The Nansemonds purchased 17 acres on Route 17 in North Suffolk to potentially use as a meeting place, a clinic, or as housing for tribal members.

Through the CARES (Coronavirus Aid, Relief, and Economic Security) Act, the tribe was able to furnish computers and hot spots to members who needed them to continue their education.

Through the Indian Health Service of the U.S. Department of Health and Human Services, the tribe now can assist members with doctors’ visits, prescriptions and some other medical costs. That program also enabled the tribe to provide COVID-19 vaccinations for 100 members as well as some members of the community.

The tribe, always active environmentally, is working to restore the oyster beds in the Nansemond River and, also, according to Anderson, working with Ducks Unlimited and Dominion Energy to conserve 504 acres of land in Driver. The land will be given to the tribe who will, in turn, place it in a nature conservancy.

Purchase and preservation of the historic Indiana United Methodist Church in Bowers Hill, the spiritual home of the Nansemonds, is another future hope for the tribe. Already listed on the Virginia Landmarks Register, the property is under consideration by the National Park Service for the National Register of Historic Places.

In 2019, the Nansemonds introduced the Firebird Festival, an annual public event created to share the Nansemond history, language and culture. The festival components are based on Virginia’s fourth-grade Standards of Learning guidelines and encourage children — and adults — to learn more about Native American heritage directly from the source.

Bass and Anderson both stress that the tribe wants to nurture its cooperative relationship with the city of Suffolk via future programs, possibly at Lone Star Lakes Park, adjacent to the Nansemond replica village of Mattanock Town, and, ultimately, a Nansemond-sponsored community center open to the public.

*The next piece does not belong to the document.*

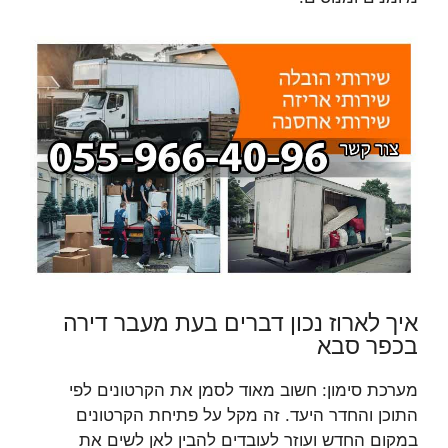
איך לארוז נכון דברים בעת מעבר דירה
בכפר סבא
מערכת סימון: חשוב מאוד לסמן את הקרטונים לפי
התוכן והחדר היעד. זה מקל על פתיחת הקרטונים
במקום החדש ועוזר לעובדים להבין לאן לשים את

Mattanock Town sprang from a 2013 agreement between the tribe and the city of Suffolk to set aside 77 acres of city-owned land on the Nansemond River. The Nansemonds planned to develop a replica village and cultural museum there, where they have hosted their annual powwow for 30 years. If, after five years, the tribe’s plan was successful, the city agreed to deed the land over to the Nansemond Indian Nation.

Since then, the tribe has cleared two and half miles of trails and built a pair of longhouse shelters typically used by early Nansemonds who lived in familial villages along the river. They remodeled the existing lodge building on the property and set up a food bank for tribe members. Start-up funds from the federal recognition enabled them to buy a 12-person van and buy and equip a modular building to use as an office. To install Wi-Fi in Mattanock, the tribe paid to have the internet access brought down Pembroke Lane from Route 10, benefiting residents along the lane as well.

There is much more, Bass and Anderson said, that can be done for the tribe — and the city — with funding that federal recognition generates. The Bureau of Indian Affairs has a highway department that will provide up to five miles of entry road to Mattanock from Route 10 as well as other roads on the property. The tribe wants to create a canoe/kayak landing on Cedar Creek on the Mattanock property as well — a project that could be funded by the CARES Act.

According to Bass, however, those newer projects require that the Nansemond Indian Nation hold the deed to the Mattanock property. Three years after the original five-year deadline, the tribe continues to make significant progress in developing that property. Bass, Anderson and the rest of the Nansemond Indian Nation remain hopeful that the city will see its way clear to convey the Mattanock property to the Nansemond Indian Nation.